Peirce, who studied superhero mythology in preparing to bring "Carrie" back to the big screen, also sees a lot of what makes a comic-book hero successful in the popular female-driven action movies of recent years, adding that part of their appeal comes from the very fact that women are at the center of the story.
"Why did they make ['Salt'] a woman? It actually had been [written for] a man. They made it a woman because, well, we've seen a man do it for a while. A man is still going to be a good idea, but a woman is a new idea. And there's Angelina Jolie, who can carry any movie. So put her in that. Why is 'The Hunger Games' working? Could that be a boy? Sure, it could have been a boy. But it's interesting that it's a woman because maybe that's a little bit different."

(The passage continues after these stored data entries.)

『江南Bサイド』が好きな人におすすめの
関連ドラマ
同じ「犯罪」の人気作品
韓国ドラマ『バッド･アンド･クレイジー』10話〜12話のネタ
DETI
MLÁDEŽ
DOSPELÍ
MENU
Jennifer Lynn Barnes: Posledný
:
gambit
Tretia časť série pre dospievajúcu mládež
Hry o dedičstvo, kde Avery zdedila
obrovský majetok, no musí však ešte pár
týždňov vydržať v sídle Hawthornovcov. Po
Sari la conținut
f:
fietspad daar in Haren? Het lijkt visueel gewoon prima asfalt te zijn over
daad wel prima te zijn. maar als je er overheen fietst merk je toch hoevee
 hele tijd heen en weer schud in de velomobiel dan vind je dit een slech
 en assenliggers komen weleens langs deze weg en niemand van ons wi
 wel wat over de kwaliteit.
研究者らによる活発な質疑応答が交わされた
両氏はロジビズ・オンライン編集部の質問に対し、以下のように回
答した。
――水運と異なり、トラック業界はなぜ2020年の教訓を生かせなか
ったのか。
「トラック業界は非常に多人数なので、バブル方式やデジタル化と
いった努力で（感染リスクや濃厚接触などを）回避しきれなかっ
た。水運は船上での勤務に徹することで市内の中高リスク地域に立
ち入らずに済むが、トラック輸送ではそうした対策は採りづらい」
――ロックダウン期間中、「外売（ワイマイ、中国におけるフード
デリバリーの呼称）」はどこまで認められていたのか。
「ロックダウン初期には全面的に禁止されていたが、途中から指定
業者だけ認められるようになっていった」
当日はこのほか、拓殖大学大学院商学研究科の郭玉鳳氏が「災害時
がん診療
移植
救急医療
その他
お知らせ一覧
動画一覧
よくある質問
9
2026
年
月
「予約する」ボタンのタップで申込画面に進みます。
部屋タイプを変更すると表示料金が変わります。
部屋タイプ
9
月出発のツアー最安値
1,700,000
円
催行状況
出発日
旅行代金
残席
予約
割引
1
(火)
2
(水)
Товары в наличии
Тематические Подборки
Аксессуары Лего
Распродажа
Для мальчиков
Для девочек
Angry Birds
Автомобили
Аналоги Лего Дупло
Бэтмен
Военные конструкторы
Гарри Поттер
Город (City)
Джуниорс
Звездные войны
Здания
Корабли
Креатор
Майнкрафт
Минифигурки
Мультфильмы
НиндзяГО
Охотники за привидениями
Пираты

When the time comes, Peirce is ready to get in on the action, arguing that -- box office success aside -- audiences are growing tired of the same old story.
"I am so ready to make a female action hero / female superhero origin story," Peirce revealed. "I think we're ready, and I think you're seeing -- whether it's more stories of people of color, whether it's stories with women -- we've seen a certain kind of story and people are looking for something different."
And if making that female superhero origin story means taking on the next "Harry Potter" or "The Hunger Games," then so be it. Peirce "would love to do a big franchise," but only if she's "in love with the character" and it's more than just a spectacle-driven, special-effects bonanza.
"I don't want to do big for big," she added. "But big for good is good."